Europe’s network code on cybersecurity published

The EU’s first network code on cybersecurity for the electricity sector is expected to improve the cyber resilience of this critical infrastructure and the associated services.

The network code, which was foreseen in the energy system digitalisation action plan and drafted by ENTSO-E and the DSO Entity, provides a common standard to ensure the security and reliability of the interconnected system.

The network code introduces the notion of ‘high impact and critical impact entities’ and these are primarily those that have a direct impact on cross-border flows of electricity in the EU.

With common rules to perform cybersecurity risk assessments, report cyber-attacks, threats and vulnerabilities and establish cybersecurity risk management, the network code is designed to support a high, common-level of cybersecurity for cross-border electricity flows in Europe.

Have you read?
eFORT project developing a digital twin to tackle grid security
Energy Transitions Podcast: Cybersecurity innovation at the core of digital transformation

“The publication of the network code on cybersecurity marks an important milestone for the completion of the internal energy market and the achievement of the EU’s energy objectives, both at the level of transmission and distribution electricity grids,” says a joint ENTSO-E, DSO Entity statement.

Under the new regulation no later than 13 December 2024 member states are required to designate a national governmental or regulatory authority responsible for carrying out the assigned tasks, including identifying the high impact and critical impact entities.

By 13 March 2025, the TSOs, with the assistance of ENTSO-E and the DSO entity and following a consultation with the Network and Information Systems (NIS) Cooperation Group, are required to submit a proposal for cybersecurity risk assessment methodologies at Union, regional and member state levels.
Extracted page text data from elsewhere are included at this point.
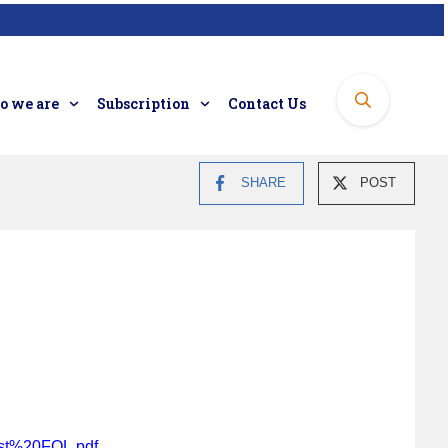
 we are
Subscription
Contact Us
SHARE
POST
ist%20FOL.pdf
These should include a list of cyber threats to be considered, including supply chain threats, the criteria to evaluate the impact of cybersecurity risks as high or critical, an approach to analyse the cybersecurity risks coming from legacy systems and an approach to analyse the cybersecurity risks coming from the dependency on a single supplier of ICT products, services or processes.
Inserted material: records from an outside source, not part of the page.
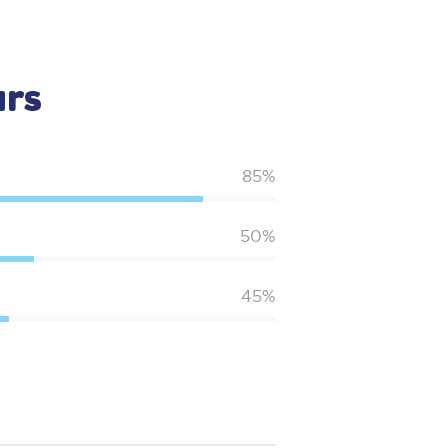
ars
85%
50%
45%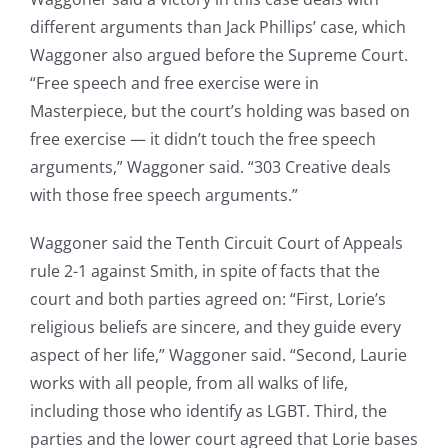
different arguments than Jack Phillips’ case, which
Waggoner also argued before the Supreme Court.
“Free speech and free exercise were in
Masterpiece, but the court’s holding was based on
free exercise — it didn’t touch the free speech
arguments,” Waggoner said. “303 Creative deals
with those free speech arguments.”
Waggoner said the Tenth Circuit Court of Appeals
rule 2-1 against Smith, in spite of facts that the
court and both parties agreed on: “First, Lorie’s
religious beliefs are sincere, and they guide every
aspect of her life,” Waggoner said. “Second, Laurie
works with all people, from all walks of life,
including those who identify as LGBT. Third, the
parties and the lower court agreed that Lorie bases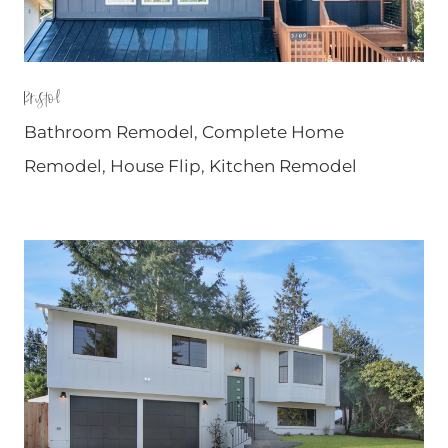
Bristol
Bathroom Remodel
,
Complete Home
Remodel
,
House Flip
,
Kitchen Remodel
Within nine months after the approval of these risk assessment methodologies and every three years thereafter, ENTSO-E in cooperation with the DSO entity and in consultation with the NIS Cooperation Group, shall perform an EU-wide cybersecurity risk assessment.
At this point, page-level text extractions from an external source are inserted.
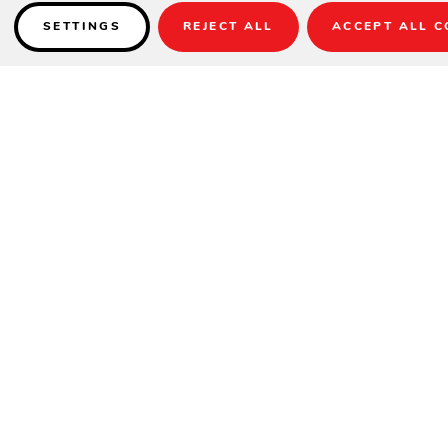
SETTINGS
REJECT ALL
ACCEPT ALL C
Details
High-Grade Poly Lumber with relaxing Deep Seating comfort and
Sunbrella fabrics.
SPECIFICATIONS
Height
34.5"
Width
55"
Depth
33"
DETAILS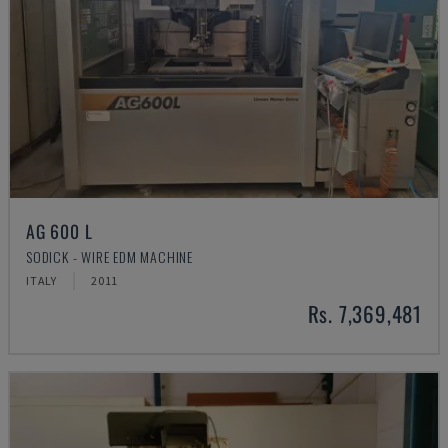
AG 600 L
SODICK - WIRE EDM MACHINE
ITALY
2011
Rs. 7,369,481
Within 30 months after the notification of the high impact and critical impact entities the organisations are required to draw up regional cybersecurity risk assessment reports for each system operation region and within 40 months to report on the assessment of cybersecurity risks with regard to cross-border electricity flows.

The member state competent authorities also are required to perform cybersecurity risk assessments on all the high impact and critical impact entities.

These entities themselves are required to perform and report cybersecurity risk management for all their assets on a three-yearly basis and also they are required to establish and demonstrate compliance with a cybersecurity management system and the defined cybersecurity controls.

Other details covered in the new network code include cybersecurity procurement recommendations, cyber-attack detection, cybersecurity crisis management and protection of information.

ENTSO-E and the DSO Entity have indicated that in the coming months they will continue their collaboration and work on the different documents that will guide the implementation of the network code.